The test site is a slope of approximately 40 degrees and 300 m in length. While the researchers set a rock rolling down the slope, sensors mounted in the rock measure its rotations and accelerations in all three axes. The runout distances are measured using a highly accurate GPS device. The researchers are also using synchronised high-resolution videogrammetry for the first time, a technique in which two to three cameras each record 25 images per second from different viewing angles at a resolution of 8K. This enables conclusions to be drawn about jump distances, and in an ideal scenario the researchers can reconstruct the entire trajectory of the rock in 3D from the stereo images recorded.
The data obtained will be used as a basis for testing upgrades to the RAMMS::ROCKFALL simulation software. Systematic test series, such as those carried out by the researchers at the Flüela Pass, provide a more accurate and comprehensive data source than case studies.
Experiments on Spitsbergen
This September, for the second time, members of the RAMMS team take the opportunity provided by a workshop for students at the University Centre in Svalbard (UNIS) to host a day of rockfall experiments on Spitsbergen, the largest island of the Svalbard archipelago. The SLF researchers conduct the experiments with the students before presenting the lecture and accompanying exercises. The team digitises the rocks, inserts the relevant sensors, and records the trajectories of the rocks as they fly through the air and ultimately come to rest. Together with researchers attached to UNIS, they also produce a terrain model with the aid of a terrestrial laser scanner. During the subsequent classroom exercises the captured data is used to create an exact simulation of the field conditions and thus to compare the model's performance with the actual events.
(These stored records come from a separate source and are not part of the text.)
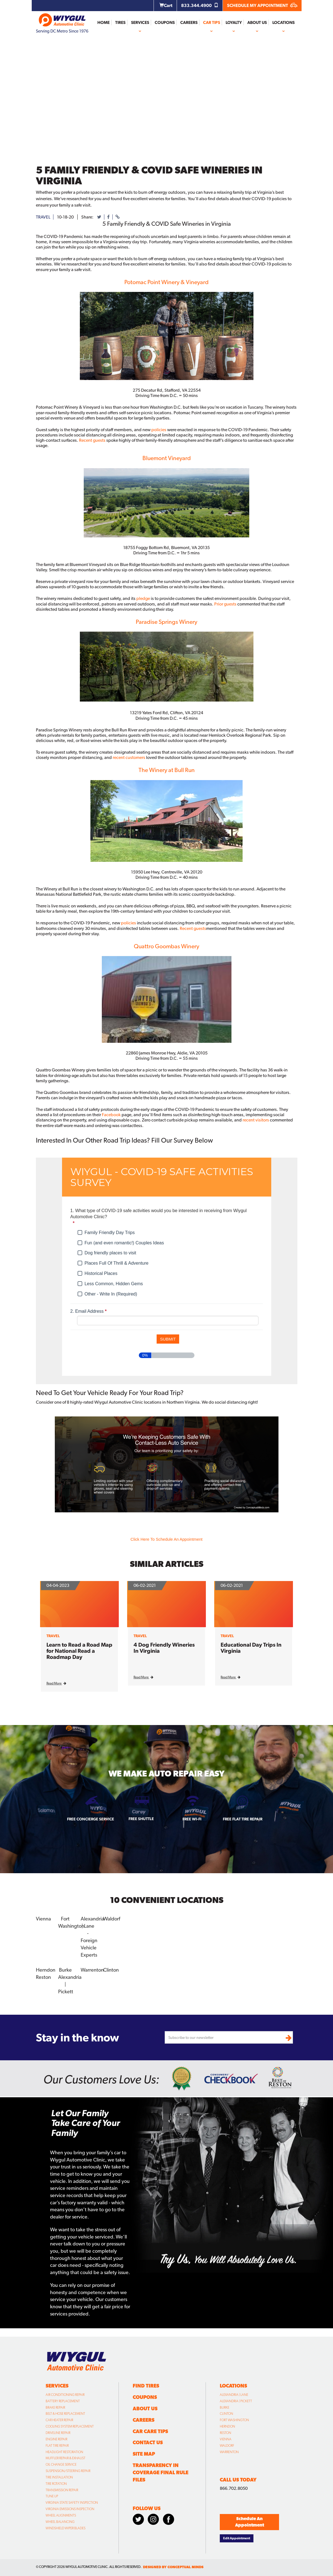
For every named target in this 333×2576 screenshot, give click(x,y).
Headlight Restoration (64, 2451)
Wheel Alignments (61, 2515)
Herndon (45, 1969)
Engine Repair (56, 2439)
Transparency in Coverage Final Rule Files (160, 2472)
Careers (189, 22)
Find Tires (146, 2385)
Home (103, 22)
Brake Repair (55, 2407)
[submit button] (168, 1339)
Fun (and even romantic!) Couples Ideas (124, 1242)
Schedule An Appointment (249, 2521)
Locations (283, 22)
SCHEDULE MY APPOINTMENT (262, 5)
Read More (56, 1683)
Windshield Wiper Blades (65, 2528)
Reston (43, 1977)
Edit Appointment (236, 2538)
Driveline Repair (58, 2432)
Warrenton (92, 1969)
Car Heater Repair (59, 2420)
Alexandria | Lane (234, 2394)
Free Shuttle (141, 1818)
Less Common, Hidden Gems (114, 1283)
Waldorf (111, 1919)
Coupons (165, 22)
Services (140, 22)
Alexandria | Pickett (236, 2401)
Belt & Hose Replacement (65, 2413)
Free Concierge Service (90, 1819)
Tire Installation (59, 2477)
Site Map (144, 2453)
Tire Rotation (56, 2483)
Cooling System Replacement (70, 2426)
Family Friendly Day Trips (110, 1232)
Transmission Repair (62, 2489)
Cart (165, 5)
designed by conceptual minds (173, 2567)
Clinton (111, 1969)
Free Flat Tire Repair (242, 1819)
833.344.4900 (199, 5)
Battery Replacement (63, 2401)
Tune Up (52, 2496)
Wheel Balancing (60, 2521)
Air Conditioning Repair (65, 2394)
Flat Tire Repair (57, 2445)
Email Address (89, 1311)
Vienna (43, 1919)
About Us (257, 22)
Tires (120, 22)
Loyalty (234, 22)
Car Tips (211, 22)
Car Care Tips (150, 2431)
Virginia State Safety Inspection (72, 2502)
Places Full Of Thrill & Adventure (117, 1263)
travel (43, 217)
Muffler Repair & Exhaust (65, 2458)
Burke (65, 1969)
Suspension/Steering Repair (68, 2470)
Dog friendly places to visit (110, 1252)
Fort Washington (234, 2420)
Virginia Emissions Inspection (70, 2508)
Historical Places (101, 1273)
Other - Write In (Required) (111, 1294)
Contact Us (148, 2442)
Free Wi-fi (191, 1819)
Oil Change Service (61, 2464)
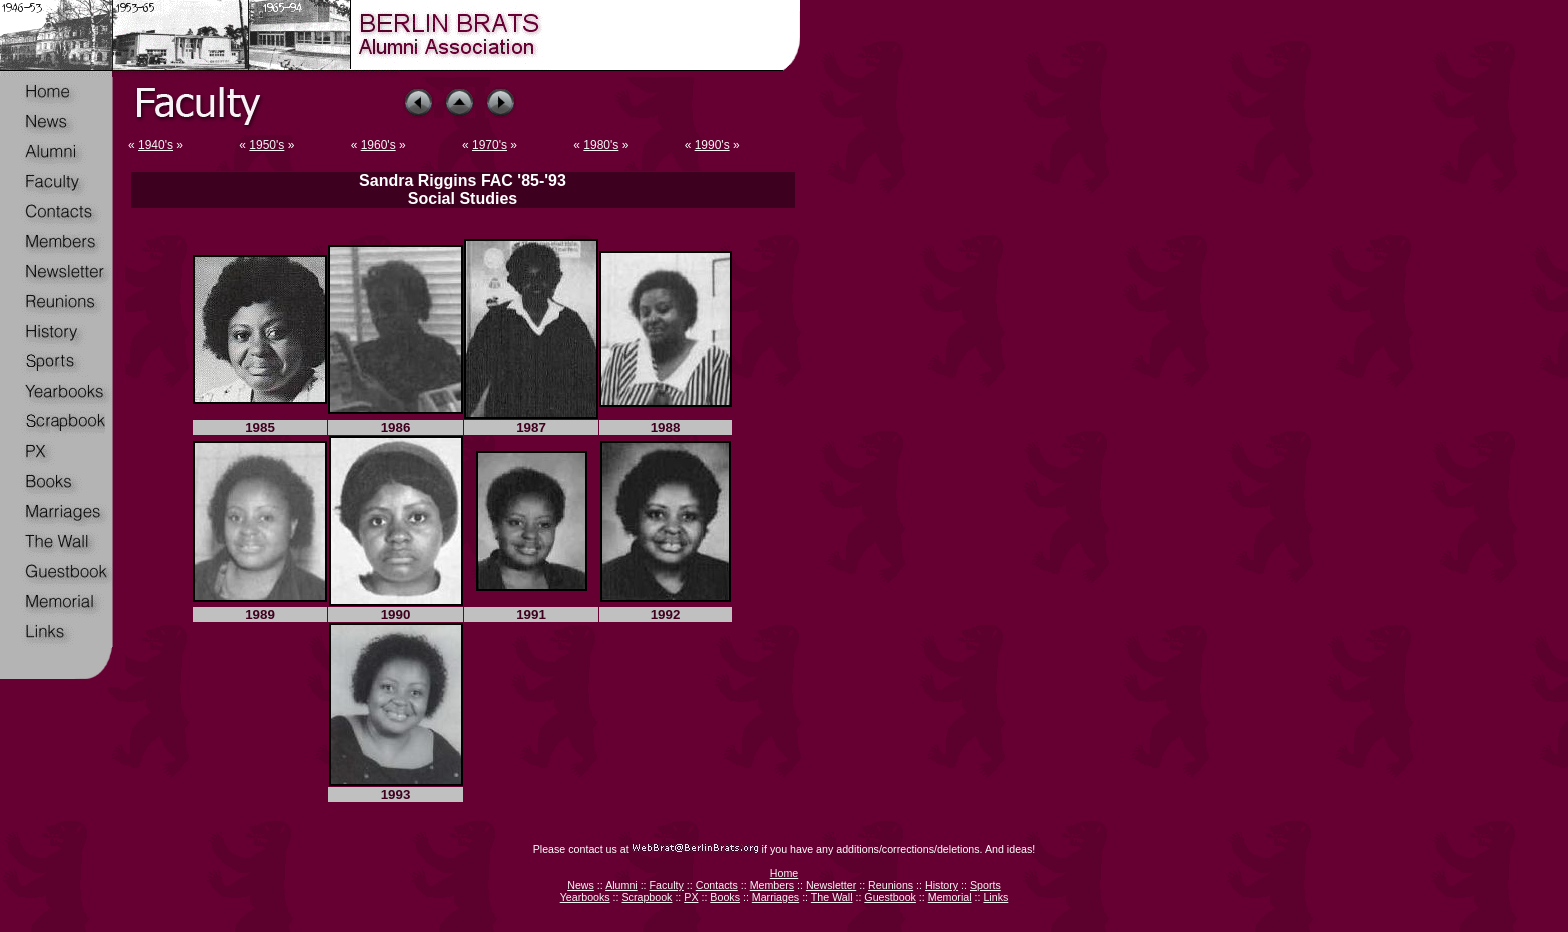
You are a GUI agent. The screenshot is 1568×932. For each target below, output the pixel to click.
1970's (489, 145)
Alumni (621, 885)
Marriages (775, 897)
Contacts (717, 885)
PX (691, 897)
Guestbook (890, 897)
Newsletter (831, 885)
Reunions (890, 885)
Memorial (950, 897)
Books (725, 897)
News (580, 885)
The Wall (832, 897)
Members (772, 885)
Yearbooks (585, 897)
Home (784, 873)
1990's (712, 145)
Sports (985, 885)
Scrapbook (646, 897)
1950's (266, 145)
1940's (155, 145)
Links (995, 897)
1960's (378, 145)
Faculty (667, 885)
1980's (600, 145)
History (941, 885)
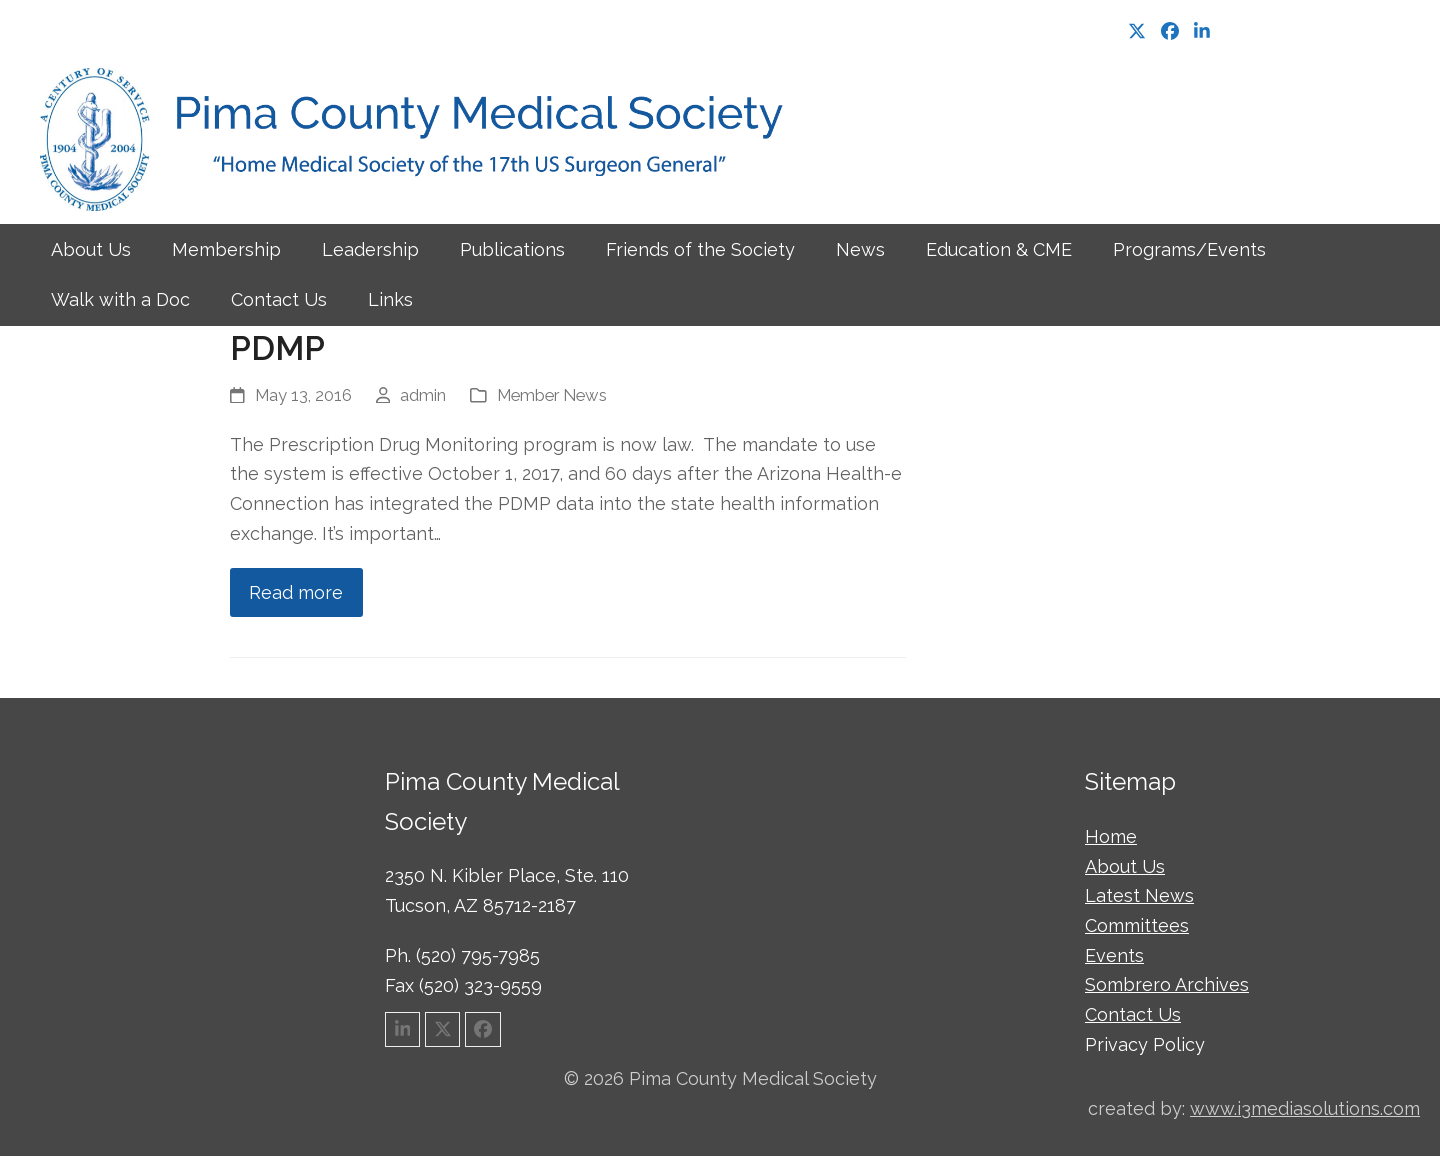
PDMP (277, 348)
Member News (552, 395)
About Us (1125, 866)
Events (1114, 955)
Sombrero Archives (1167, 984)
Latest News (1139, 895)
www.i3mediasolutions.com (1305, 1108)
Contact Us (1133, 1014)
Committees (1137, 925)
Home (1111, 836)
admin (423, 395)
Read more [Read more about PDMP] (296, 592)
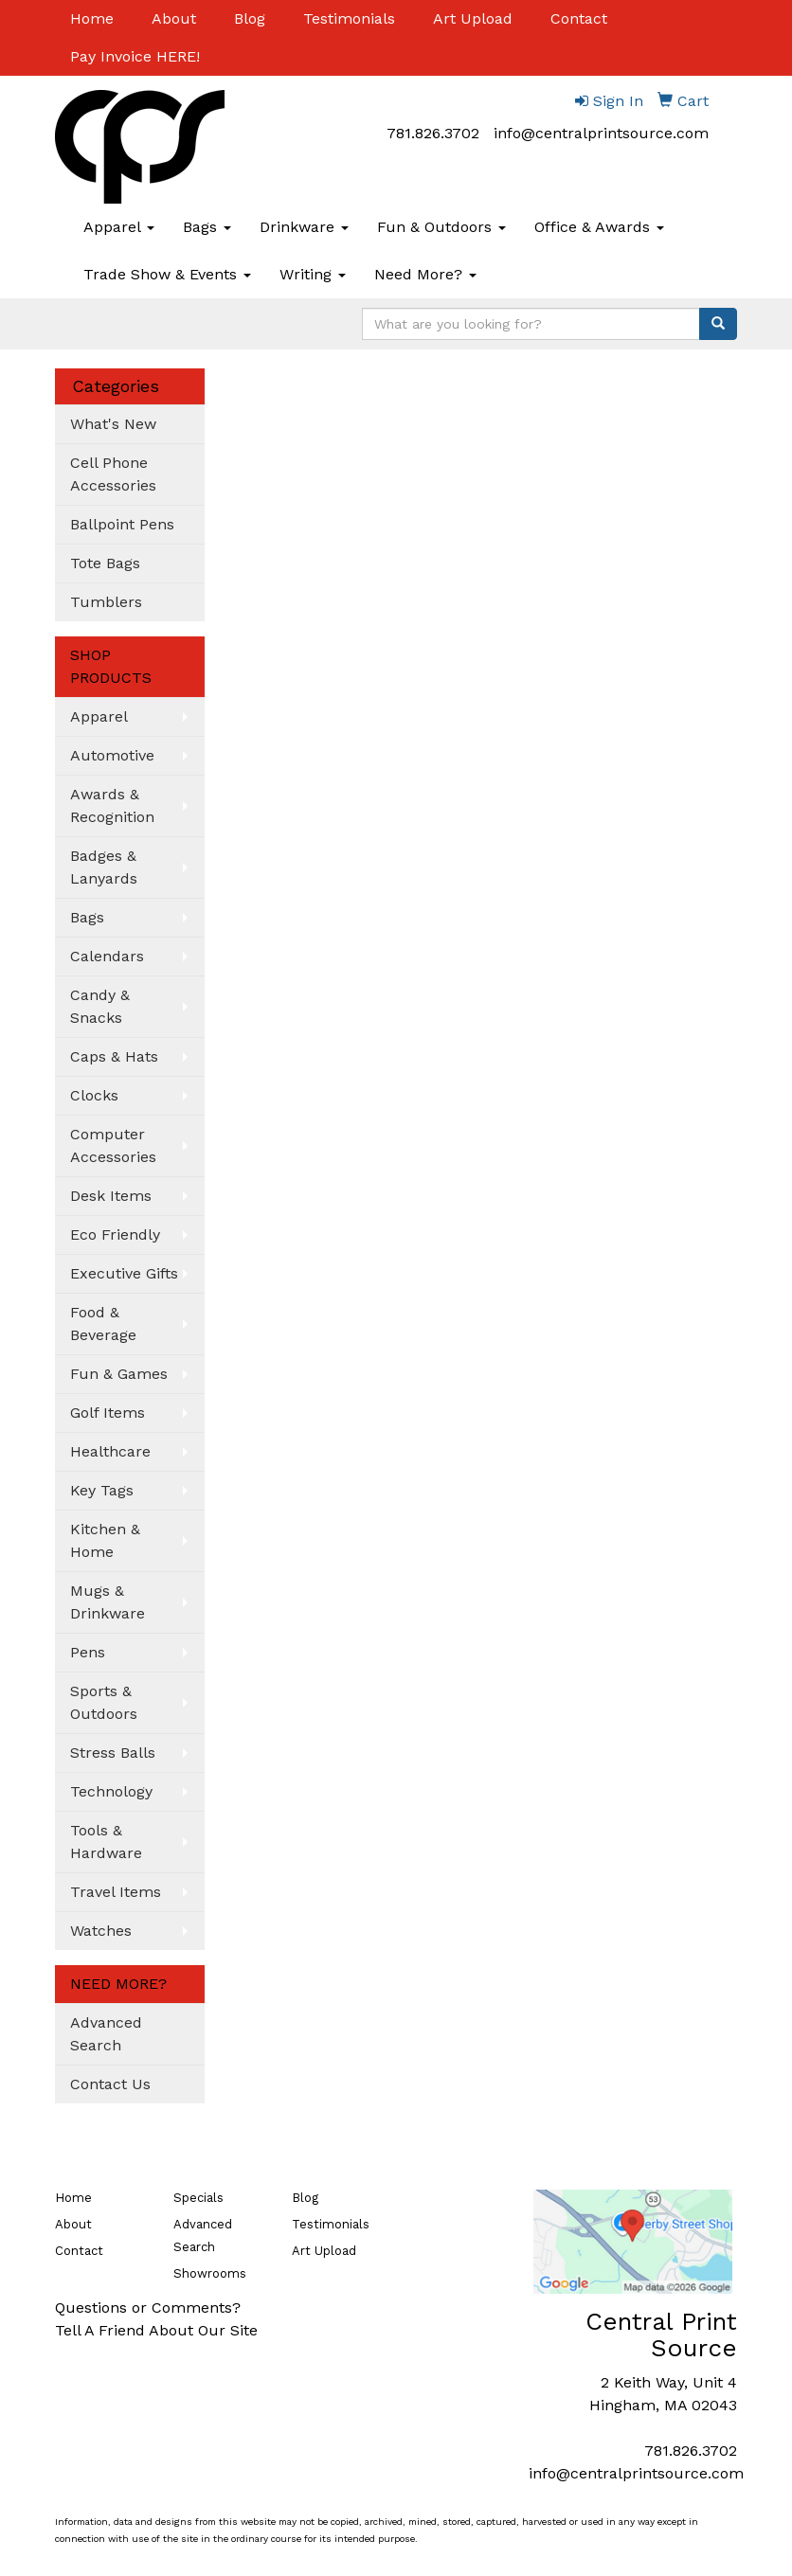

Results of earlier experiments indicate that wheel-like movements play an even more significant role in rockfall movements than was previously assumed. These and other findings are continuously being applied to design further experiments and develop the sensor and data recording technology. Since RAMMS::ROCKFALL simulations can already be compared with actual experiments, the developers are able to mirror reality even more precisely. The ultimate aim is to provide practitioners with a valuable and calibrated tool to support their danger analysis and mapping work.